I will go back to what three-time World Championship Candidate, former top-10 player, and one of the greatest living trainers recommends in the first book of his 10-volume series. In volume one, "Boost Your Chess - Build Up Your Chess", chapter 9, which is two-move mates, including composed problems:

"The aim of this lesson is to improve your calculation of short variations. It is more important to find a lot of options in the first few moves than to calculate moves long variations. (his bold, not mine) Most mistakes occur in the early moves in variations. What is the use of calculating a long and correct variation if your opponent has a much better reply on move one?

You must develop your skill at calculating short variations, while at the same time taking into account the possibilities available to your opponent. This skill should reduce blunders.

Exercises with mate in two moves are very well suited for training in the art of calculating short variations with great accuracy."

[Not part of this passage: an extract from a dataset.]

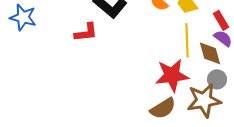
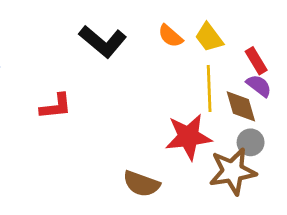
red L-shape: (86, 32) -> (56, 106), moved
brown semicircle: (163, 108) -> (141, 184), moved, turned 52

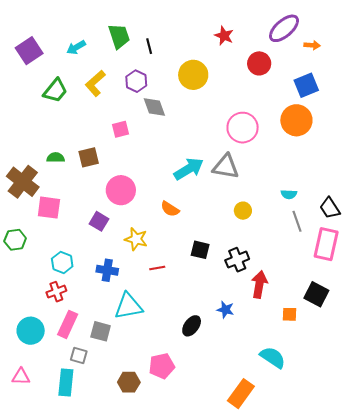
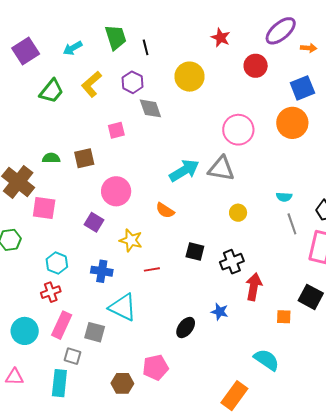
cyan triangle: (128, 306) -> (123, 307), turned 36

I will take this one step further with my own suggestion. Try to train yourself that before you make every move, look at EVERY move your opponent has. I am not saying that you are calculating anything. You are simply looking at it so you consider it. It will do two things: If you are hanging a piece, just looking at it will usually "hit you in the face like a brick", and second, I have done many combination problems over the last 40 years, and sometimes, when I cannot figure it out, and look at the answer, I realize immediately that had I just LOOKED at the move, I would have seen the combination.

So, again, you are not trying to calculate, just consider every move. You will be amazed at what you register immediately.

Verbeena

Yesterday i played an OTB game against an opponent 300 elo points higher than me. He was white and he was quick at building an attack against my queenside. But since i was constantly thinking about what his next moves might be, i was never caught off guard and i managed to coordinate my pieces accordingly. At some point his attack has lost its steam and i found time to start my own attack against his king, forcing him to defend! 

pinkuakahana wrote:

... 

So, again, you are not trying to calculate, just consider every move. You will be amazed at what you register immediately.

That's what naturally happened and i rarely had to calculate anything longer than 2 moves deep and it was fully sufficient to avoid making blunders! Now i can focus on improving my tactics.